Mahkemece toplanan delillere göre, uyuşmazlığın hakeme tevdii isteğinin dayanaksız olduğu, munzam zararın talep edilebilmesi için öncelikle davacının davalıdan talep edeceği alacağın belirlenmiş olması gerektiği, oysa henüz mevcut olmayan bir alacakla ilgili munzam zarar davasının açılmasının mümkün görülmediği gerekçesiyle, davanın reddine karar verilmiştir.
Kararı davacı vekili temyiz etmiş, davalı vekili ise düzeltilerek onama isteğinde bulunmuştur.
1- Davalı vekilinin düzelterek onama isteğine dair dilekçesi usûlünce harçlandırılarak temyiz defterine kaydı yapılmadığından, bu istemin reddi gerekmiştir.
2- Davacı vekilinin temyiz isteğine gelince, temyizden sonra davacı tarafça dosya içerisine ibraz edilen dilekçenin davadan vazgeçme mahiyetinde olduğu anlaşıldığından, karar kesinleşinceye kadar davadan feragat edilebileceğinden, hüküm verildikten ve karar temyiz edildikten sonra, davadan feragat hallerinde dahi bu konuda karar verilmesi görevi yerel mahkemeye ait olduğundan, mahkemece bu dilekçe uyarınca işlem yapılarak davanın reddine karar verilmek üzere mahkeme kararının bozulması gerekmiştir.
SONUÇ: Yukarıda (1) numaralı bentte açıklanan nedenlerle davalı vekilinin temyiz isteminin reddine, (2) numaralı bentte açıklanan nedenlerle kararın BOZULMASINA, ödediği temyiz peşin harcın isteği halinde temyiz edene iadesine, 10.5.1999 tarihinde, oybirliği ile karar verildi.
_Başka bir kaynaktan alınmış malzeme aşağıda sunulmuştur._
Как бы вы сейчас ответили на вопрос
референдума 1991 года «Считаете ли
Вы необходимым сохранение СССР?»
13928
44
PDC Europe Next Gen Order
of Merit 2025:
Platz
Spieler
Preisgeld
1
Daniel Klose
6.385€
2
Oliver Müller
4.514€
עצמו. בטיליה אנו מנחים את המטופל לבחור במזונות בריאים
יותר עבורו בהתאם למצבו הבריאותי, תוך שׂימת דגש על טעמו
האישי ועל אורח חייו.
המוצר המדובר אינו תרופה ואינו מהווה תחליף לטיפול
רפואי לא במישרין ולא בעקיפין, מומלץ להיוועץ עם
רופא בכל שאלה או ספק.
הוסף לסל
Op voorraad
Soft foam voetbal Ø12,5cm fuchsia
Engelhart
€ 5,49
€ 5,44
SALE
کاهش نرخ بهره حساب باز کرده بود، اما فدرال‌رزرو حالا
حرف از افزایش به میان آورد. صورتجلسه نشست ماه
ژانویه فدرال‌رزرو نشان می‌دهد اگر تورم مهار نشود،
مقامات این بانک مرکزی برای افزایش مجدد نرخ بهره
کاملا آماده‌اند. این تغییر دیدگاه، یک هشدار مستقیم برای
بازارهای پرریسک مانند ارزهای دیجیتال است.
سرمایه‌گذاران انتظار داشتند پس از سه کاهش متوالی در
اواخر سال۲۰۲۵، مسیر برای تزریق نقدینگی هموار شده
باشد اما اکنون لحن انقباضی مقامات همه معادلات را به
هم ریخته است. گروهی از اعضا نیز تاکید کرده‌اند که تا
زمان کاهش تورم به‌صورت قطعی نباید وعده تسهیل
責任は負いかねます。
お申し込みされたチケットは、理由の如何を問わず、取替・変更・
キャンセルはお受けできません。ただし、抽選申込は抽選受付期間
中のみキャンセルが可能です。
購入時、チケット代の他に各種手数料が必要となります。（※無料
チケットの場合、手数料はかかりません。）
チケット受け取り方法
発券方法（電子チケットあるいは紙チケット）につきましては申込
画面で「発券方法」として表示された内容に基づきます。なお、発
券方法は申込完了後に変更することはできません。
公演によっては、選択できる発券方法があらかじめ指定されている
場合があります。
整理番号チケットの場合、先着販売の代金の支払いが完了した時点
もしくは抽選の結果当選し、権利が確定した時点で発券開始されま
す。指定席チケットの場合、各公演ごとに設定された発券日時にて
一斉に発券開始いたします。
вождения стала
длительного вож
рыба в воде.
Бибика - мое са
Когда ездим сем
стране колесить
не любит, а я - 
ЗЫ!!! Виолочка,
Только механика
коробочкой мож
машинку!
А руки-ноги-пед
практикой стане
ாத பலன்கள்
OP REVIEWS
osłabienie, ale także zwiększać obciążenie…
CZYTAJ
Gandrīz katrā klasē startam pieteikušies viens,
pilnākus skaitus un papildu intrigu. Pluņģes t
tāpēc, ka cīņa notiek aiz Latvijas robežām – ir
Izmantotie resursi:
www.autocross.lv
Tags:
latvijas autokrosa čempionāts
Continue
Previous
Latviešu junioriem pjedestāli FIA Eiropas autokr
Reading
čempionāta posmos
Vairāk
YARGITAY HUKUK GENEL KURULU
Tarih: 4.6.2003 Esas: 2003/9-429 Karar: 2003/390

Hüküm Temyiz Edildikten Sonra Feragat Edilmesi Halinde Yargıtayın Bu Hususta Mahkemece Bir Karar Verilmek Üzere Hükmü Bozmasından Sonra Mahkemece Karar Verilebilir



Özet:Hakim, hüküm kurup davadan el çektikten sonra kural olarak karar temyiz edilip bozulmadan ve bu suretle yargılamaya yeniden başlanmadan davanın esası hakkında hiçbir karar veremez. Hüküm temyiz edildikten sonra davadan feragat edilmesi halinde, feragat üzerine mahkemece kendiliğinden karar verilmeyerek Yargıtay`ın feragat konusunda mahkemece bir karar verilmek üzere hükmün bozulmasına dair vereceği kararından sonra dosyayı ele alabilir ve feragat nedeniyle davanın reddine karar verilebilir.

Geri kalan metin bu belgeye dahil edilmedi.